I'd like the full listing transcribed exactly, with no images included.

+++

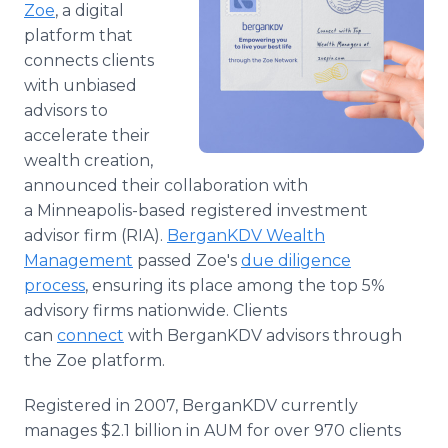
Zoe
, a digital
Media Room
RSS Feeds
platform that
connects clients
Support
with unbiased
advisors to
accelerate their
wealth creation,
announced their collaboration with
a Minneapolis-based registered investment
advisor firm (RIA).
BerganKDV Wealth
Management
passed Zoe's
due diligence
process
, ensuring its place among the top 5%
advisory firms nationwide. Clients
can
connect
with BerganKDV advisors through
the Zoe platform.
Registered in 2007, BerganKDV currently
manages $2.1 billion in AUM for over 970 clients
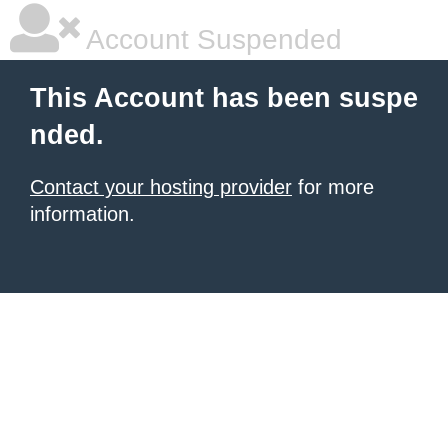
Account Suspended
This Account has been suspe
nded.
Contact your hosting provider
for more
information.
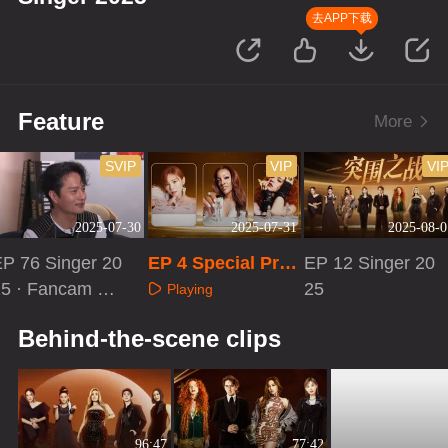
去APP下载
Feature
More
SVIP
VIP
VI
2025-07-30
2025-07-31
2025-08-0
EP 76 Singer 20
EP 4 Special Pro
EP 12 Singer 20
25 · Fancam Re
gram
25
Playing
ction
Playing
Playing
Behind-the-scene clips
96:47
77:42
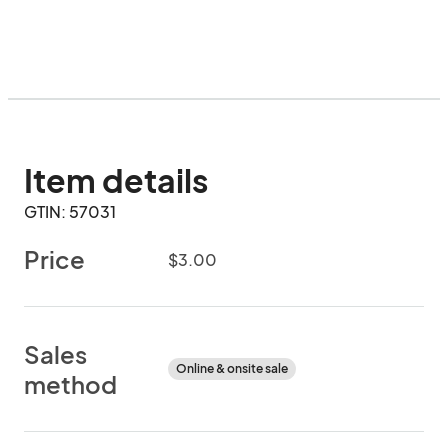
Item details
GTIN: 57031
Price
$3.00
Sales
Online & onsite sale
method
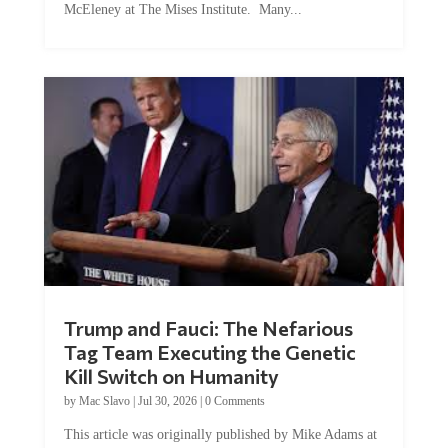
Trump and Fauci: The Nefarious
Tag Team Executing the Genetic
Kill Switch on Humanity
by
Mac Slavo
|
Jul 30, 2026
|
0 Comments
This article was originally published by Mike Adams at
Natural News. The Genetic Kill Switch...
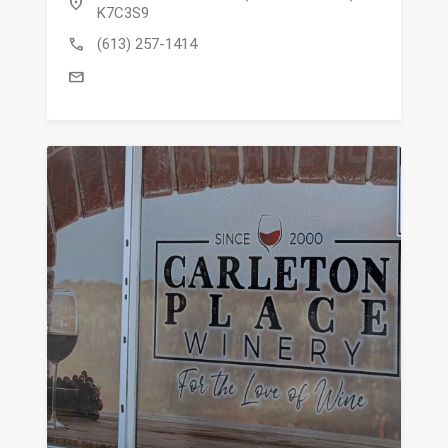
location_on
K7C3S9
call
(613) 257-1414
mail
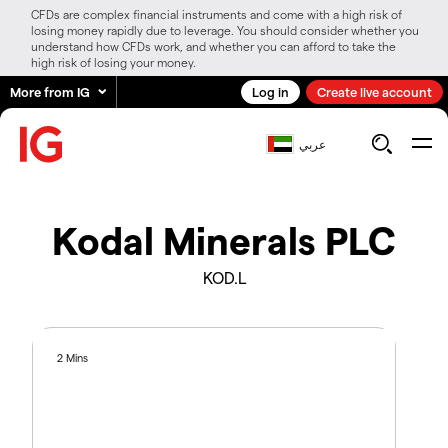
CFDs are complex financial instruments and come with a high risk of
losing money rapidly due to leverage. You should consider whether you
understand how CFDs work, and whether you can afford to take the
high risk of losing your money.
More from IG
Log in
Create live account
عربي
Kodal Minerals PLC
KOD.L
2 Mins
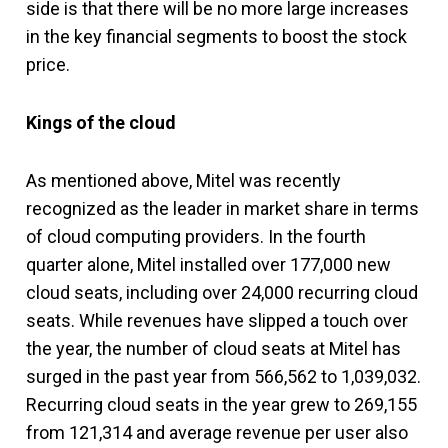
side is that there will be no more large increases
in the key financial segments to boost the stock
price.
Kings of the cloud
As mentioned above, Mitel was recently
recognized as the leader in market share in terms
of cloud computing providers. In the fourth
quarter alone, Mitel installed over 177,000 new
cloud seats, including over 24,000 recurring cloud
seats. While revenues have slipped a touch over
the year, the number of cloud seats at Mitel has
surged in the past year from 566,562 to 1,039,032.
Recurring cloud seats in the year grew to 269,155
from 121,314 and average revenue per user also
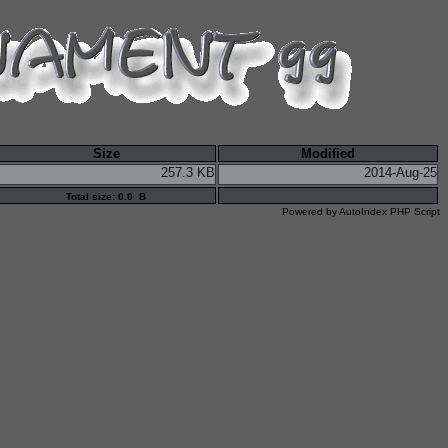
Size
Modified
257.3 KB
2014-Aug-25
Total size: 0.0 B
Powered by
AutoIndex PHP Script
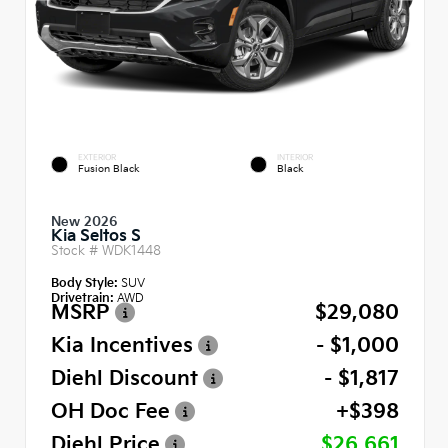
EXTERIOR
INTERIOR
Fusion Black
Black
New 2026
Kia Seltos S
Stock #
WDK1448
Body Style:
SUV
Drivetrain:
AWD
MSRP
$29,080
Kia Incentives
- $1,000
Diehl Discount
- $1,817
OH Doc Fee
+$398
Diehl Price
$26,661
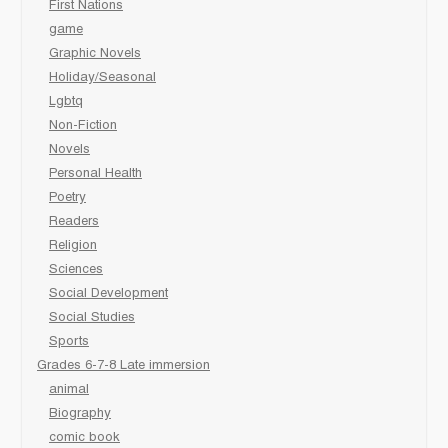
First Nations
game
Graphic Novels
Holiday/Seasonal
Lgbtq
Non-Fiction
Novels
Personal Health
Poetry
Readers
Religion
Sciences
Social Development
Social Studies
Sports
Grades 6-7-8 Late immersion
animal
Biography
comic book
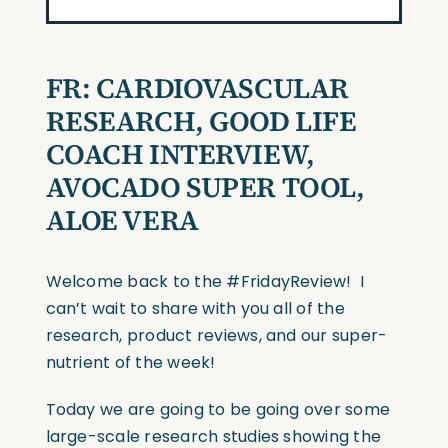
FR: CARDIOVASCULAR
RESEARCH, GOOD LIFE
COACH INTERVIEW,
AVOCADO SUPER TOOL,
ALOE VERA
Welcome back to the #FridayReview! I
can’t wait to share with you all of the
research, product reviews, and our super-
nutrient of the week!
Today we are going to be going over some
large-scale research studies showing the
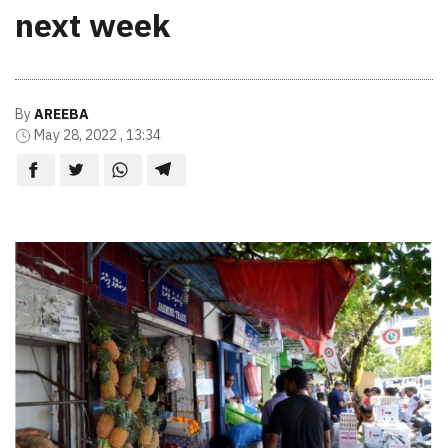
next week
By
AREEBA
May 28, 2022 , 13:34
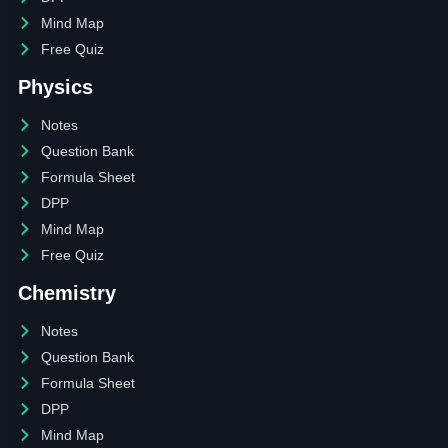
Mind Map
Free Quiz
Physics
Notes
Question Bank
Formula Sheet
DPP
Mind Map
Free Quiz
Chemistry
Notes
Question Bank
Formula Sheet
DPP
Mind Map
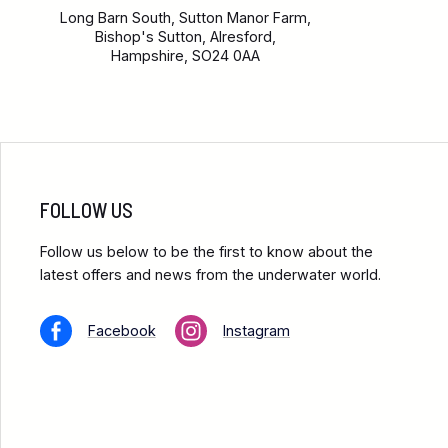
Long Barn South, Sutton Manor Farm,
Bishop's Sutton, Alresford,
Hampshire, SO24 0AA
FOLLOW US
Follow us below to be the first to know about the
latest offers and news from the underwater world.
Facebook
Instagram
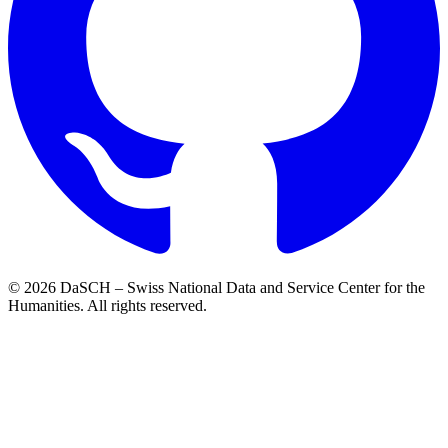
© 2026 DaSCH – Swiss National Data and Service Center for the
Humanities. All rights reserved.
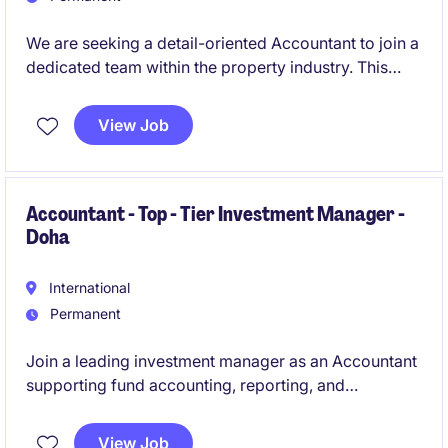
We are seeking a detail-oriented Accountant to join a
dedicated team within the property industry. This
permanent role is based in Melbourne's CBD and
offers an exciting opportunity to contribute to
View Job
financial excellence.
Accountant - Top - Tier Investment Manager -
Doha
International
Permanent
Join a leading investment manager as an Accountant
supporting fund accounting, reporting, and
compliance. The role offers hands-on exposure to
private equity structures and financial operations.
View Job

+++

#### [Solution]
Zoe
, a digital
Media Room
RSS Feeds
platform that
connects clients
Support
with unbiased
advisors to
accelerate their
wealth creation,
announced their collaboration with
a Minneapolis-based registered investment
advisor firm (RIA).
BerganKDV Wealth
Management
passed Zoe's
due diligence
process
, ensuring its place among the top 5%
advisory firms nationwide. Clients
can
connect
with BerganKDV advisors through
the Zoe platform.
Registered in 2007, BerganKDV currently
manages $2.1 billion in AUM for over 970 clients
Account Suspended
This Account has been suspe
nded.
Contact your hosting provider
for more
information.
去APP下载
Feature
More
SVIP
VIP
VI
2025-07-30
2025-07-31
2025-08-0
EP 76 Singer 20
EP 4 Special Pro
EP 12 Singer 20
25 · Fancam Re
gram
25
Playing
ction
Playing
Playing
Behind-the-scene clips
96:47
77:42
Item details
GTIN: 57031
Price
$3.00
Sales
Online & onsite sale
method
Trump and Fauci: The Nefarious
Tag Team Executing the Genetic
Kill Switch on Humanity
by
Mac Slavo
|
Jul 30, 2026
|
0 Comments
This article was originally published by Mike Adams at
Natural News. The Genetic Kill Switch...
location_on
K7C3S9
call
(613) 257-1414
mail
CFDs are complex financial instruments and come with a high risk of
losing money rapidly due to leverage. You should consider whether you
understand how CFDs work, and whether you can afford to take the
high risk of losing your money.
More from IG
Log in
Create live account
عربي
Kodal Minerals PLC
KOD.L
2 Mins
side is that there will be no more large increases
in the key financial segments to boost the stock
price.
Kings of the cloud
As mentioned above, Mitel was recently
recognized as the leader in market share in terms
of cloud computing providers. In the fourth
quarter alone, Mitel installed over 177,000 new
cloud seats, including over 24,000 recurring cloud
seats. While revenues have slipped a touch over
the year, the number of cloud seats at Mitel has
surged in the past year from 566,562 to 1,039,032.
Recurring cloud seats in the year grew to 269,155
from 121,314 and average revenue per user also
Size
Modified
257.3 KB
2014-Aug-25
Total size: 0.0 B
Powered by
AutoIndex PHP Script
EXTERIOR
INTERIOR
Fusion Black
Black
New 2026
Kia Seltos S
Stock #
WDK1448
Body Style:
SUV
Drivetrain:
AWD
MSRP
$29,080
Kia Incentives
- $1,000
Diehl Discount
- $1,817
OH Doc Fee
+$398
Diehl Price
$26,661
First Nations
game
Graphic Novels
Holiday/Seasonal
Lgbtq
Non-Fiction
Novels
Personal Health
Poetry
Readers
Religion
Sciences
Social Development
Social Studies
Sports
Grades 6-7-8 Late immersion
animal
Biography
comic book
FR: CARDIOVASCULAR
RESEARCH, GOOD LIFE
COACH INTERVIEW,
AVOCADO SUPER TOOL,
ALOE VERA
Welcome back to the #FridayReview! I
can’t wait to share with you all of the
research, product reviews, and our super-
nutrient of the week!
Today we are going to be going over some
large-scale research studies showing the
next week
By
AREEBA
May 28, 2022 , 13:34
Mind Map
Free Quiz
Physics
Notes
Question Bank
Formula Sheet
DPP
Mind Map
Free Quiz
Chemistry
Notes
Question Bank
Formula Sheet
DPP
Mind Map
Long Barn South, Sutton Manor Farm,
Bishop's Sutton, Alresford,
Hampshire, SO24 0AA
FOLLOW US
Follow us below to be the first to know about the
latest offers and news from the underwater world.
Facebook
Instagram
© 2026 DaSCH – Swiss National Data and Service Center for the
Humanities. All rights reserved.
We are seeking a detail-oriented Accountant to join a
dedicated team within the property industry. This
permanent role is based in Melbourne's CBD and
offers an exciting opportunity to contribute to
View Job
financial excellence.
Accountant - Top - Tier Investment Manager -
Doha
International
Permanent
Join a leading investment manager as an Accountant
supporting fund accounting, reporting, and
compliance. The role offers hands-on exposure to
private equity structures and financial operations.
View Job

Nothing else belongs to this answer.